### What the task requires
Although pictures appear in the entries below, leave them out and print exactly the lines from the first line through the line containing "Luxe kamers".

Stored records:
━━━━━━━━━━

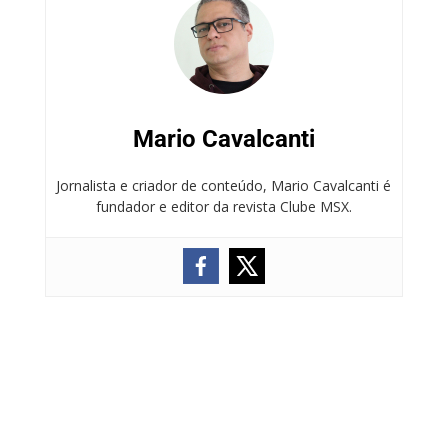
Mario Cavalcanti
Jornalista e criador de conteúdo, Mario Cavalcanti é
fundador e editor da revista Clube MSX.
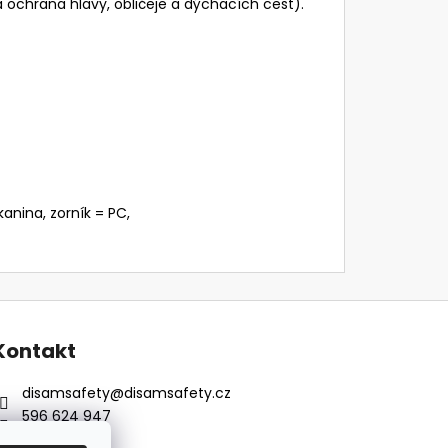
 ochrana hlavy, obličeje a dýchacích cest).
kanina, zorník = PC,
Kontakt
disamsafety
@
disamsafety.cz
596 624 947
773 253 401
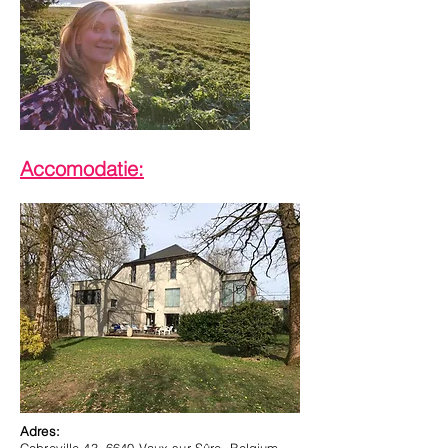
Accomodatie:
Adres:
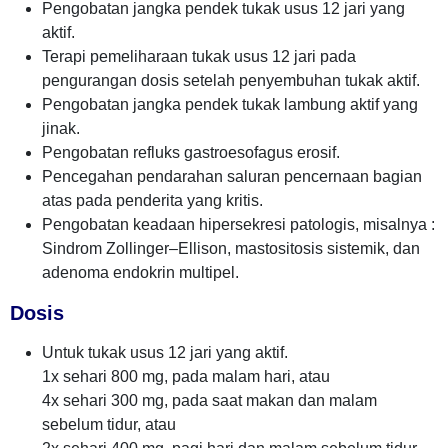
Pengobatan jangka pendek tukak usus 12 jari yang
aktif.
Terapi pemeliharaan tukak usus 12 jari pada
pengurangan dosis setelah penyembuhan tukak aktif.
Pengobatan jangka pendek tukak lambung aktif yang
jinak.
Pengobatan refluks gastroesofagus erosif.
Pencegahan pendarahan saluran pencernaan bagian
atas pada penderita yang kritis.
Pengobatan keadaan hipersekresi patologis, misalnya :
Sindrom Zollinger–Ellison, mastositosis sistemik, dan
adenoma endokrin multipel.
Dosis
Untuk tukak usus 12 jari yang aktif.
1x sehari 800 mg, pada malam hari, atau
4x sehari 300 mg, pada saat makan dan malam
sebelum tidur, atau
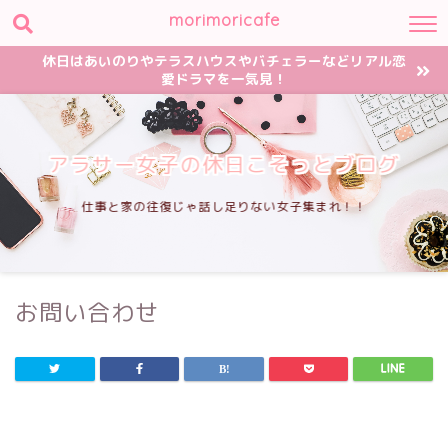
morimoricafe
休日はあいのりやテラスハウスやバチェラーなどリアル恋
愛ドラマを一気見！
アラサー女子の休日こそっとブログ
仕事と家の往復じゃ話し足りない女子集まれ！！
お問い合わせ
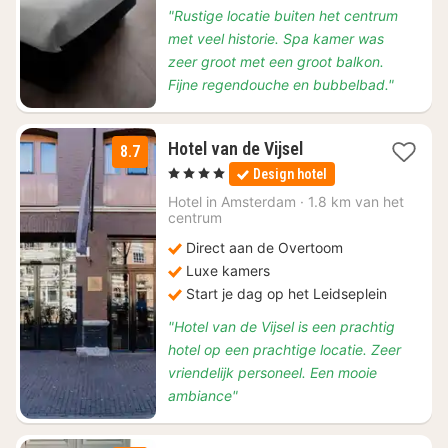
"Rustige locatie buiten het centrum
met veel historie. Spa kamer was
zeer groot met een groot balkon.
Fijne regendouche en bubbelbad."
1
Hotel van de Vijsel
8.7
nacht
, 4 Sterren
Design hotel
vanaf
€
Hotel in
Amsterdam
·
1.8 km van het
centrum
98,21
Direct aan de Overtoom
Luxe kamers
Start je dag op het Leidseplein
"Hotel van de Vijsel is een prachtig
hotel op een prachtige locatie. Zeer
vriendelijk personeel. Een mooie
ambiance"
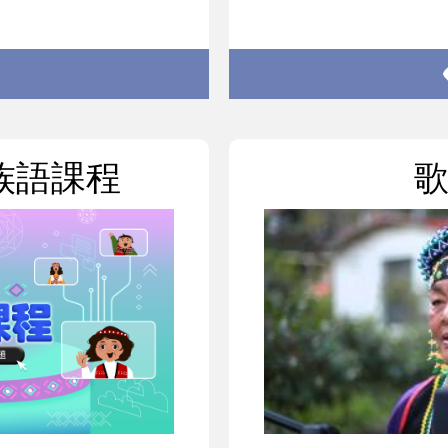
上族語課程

━━━━━━━━━━

### Reply
Mario Cavalcanti
Jornalista e criador de conteúdo, Mario Cavalcanti é
fundador e editor da revista Clube MSX.
 ochrana hlavy, obličeje a dýchacích cest).
kanina, zorník = PC,
Kontakt
disamsafety
@
disamsafety.cz
596 624 947
773 253 401
Accomodatie:
Adres:
Pengobatan jangka pendek tukak usus 12 jari yang
aktif.
Terapi pemeliharaan tukak usus 12 jari pada
pengurangan dosis setelah penyembuhan tukak aktif.
Pengobatan jangka pendek tukak lambung aktif yang
jinak.
Pengobatan refluks gastroesofagus erosif.
Pencegahan pendarahan saluran pencernaan bagian
atas pada penderita yang kritis.
Pengobatan keadaan hipersekresi patologis, misalnya :
Sindrom Zollinger–Ellison, mastositosis sistemik, dan
adenoma endokrin multipel.
Dosis
Untuk tukak usus 12 jari yang aktif.
1x sehari 800 mg, pada malam hari, atau
4x sehari 300 mg, pada saat makan dan malam
sebelum tidur, atau
morimoricafe
休日はあいのりやテラスハウスやバチェラーなどリアル恋
愛ドラマを一気見！
アラサー女子の休日こそっとブログ
仕事と家の往復じゃ話し足りない女子集まれ！！
お問い合わせ
"Rustige locatie buiten het centrum
met veel historie. Spa kamer was
zeer groot met een groot balkon.
Fijne regendouche en bubbelbad."
1
Hotel van de Vijsel
8.7
nacht
, 4 Sterren
Design hotel
vanaf
€
Hotel in
Amsterdam
·
1.8 km van het
centrum
98,21
Direct aan de Overtoom
Luxe kamers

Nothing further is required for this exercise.